The itch to write exists. But our week is dull and commonplace. No, that’s not being fair to this fine and worthy week among many. In fact, when I think about it, lots is happening that is good and blog-worthy.

Such as: new haircut! AppleApple’s been taking photos in the evening, which we let her do with the caveat that we may erase all/any–so I’ll have to check out her most recent batch to see whether there’s one of Mama-Carrie-post-haircut-and-pre-last-night’s-sleep, because sadly, I can never replicate my hairdresser’s blow-dried look. It would help to have a blow-drier, I do realize that. But I don’t want one. So I’ll be satisfied with the bed-head version and reminisce till the next cut about what was, oh so briefly, my swingy fresh new “Mom” hair. (Note: Have found and duly posted pic, above, but wonder where she found that chin I’m wearing.)
Which reminds me–Fooey has started addressing her parents on a first-name basis. Such as, “Good morning, Carrie!” Um. And good morning to you, too, daughterly acquaintance.
Also blog-worthy: I have not nursed CJ these past two nights. He’s woken and requested the service, but in my overwhelming weariness and desire to sleep more than two hours at a stretch, I have declined. The first night, Kev was still as hockey, so I went in solo, picked up the lad, explained that we would not be nursing till morning, and that it was sleeptime, and then spent approximately twenty minutes gently laying him back down, and waiting beside his crib (we have a method–he knows the method, and he understood the futility of debating at length). He woke at 7, and I brought him into bed to nurse and snuggle before getting up to start our day. Last night, I sent Kevin in. This was rather more painful because CJ kept yelling for me, and because he woke up poor Albus, who shares his room, and also woke up AppleApple who woke up Fooey. Hello, 1:30 in the morning. But within half an hour, everyone was back to sleep, parents included. And CJ slept till 7, again. With a few extra consecutive hours of sleep caressing my brain-cells, I definitely wake with a greater desire to get out of bed in the morning.
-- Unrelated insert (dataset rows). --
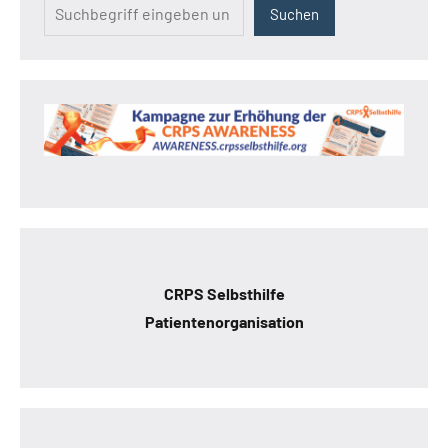
Suchen
CRPS Selbsthilfe
Patientenorganisation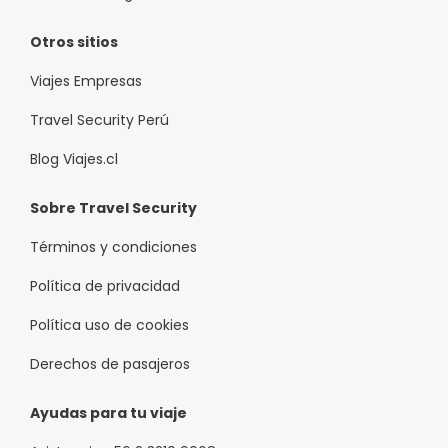
Otros sitios
Viajes Empresas
Travel Security Perú
Blog Viajes.cl
Sobre Travel Security
Términos y condiciones
Política de privacidad
Política uso de cookies
Derechos de pasajeros
Ayudas para tu viaje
But … must get back to work. Make hay while the sun shines. Metaphorically speaking, of course. Out my window it’s a damp grey. Permanently everlastingly grey. Tonight’s my last class. I’ll miss the outing, but perhaps not the preparation required to make it happen. And … what next? Honestly, I haven’t a clue beyond Christmas.
Just remembered that Nina and I each chose a word of the year last January. I’m pretty sure mine was Imagine. I wonder whether that’s been put into use this year, at all. In some ways, I think, yes, it has. I’ve imagined myself doing different things, and have tried out doing them. But much of what I’ve ended up doing seems to fall from the sky in the form of luck and happenstance. And could just as easily drift away. There’s no anticipating this stuff, and no grabbing it either.
Finally, if you scan down the right-hand side of this page, I’ve added a link to my review of Annabel Lyon’s The Golden Mean. Through a connection from my long-ago job at the National Post, I’ve gotten work reviewing a couple of books every month for a magazine called Lake Simcoe Living. More reviews coming soon.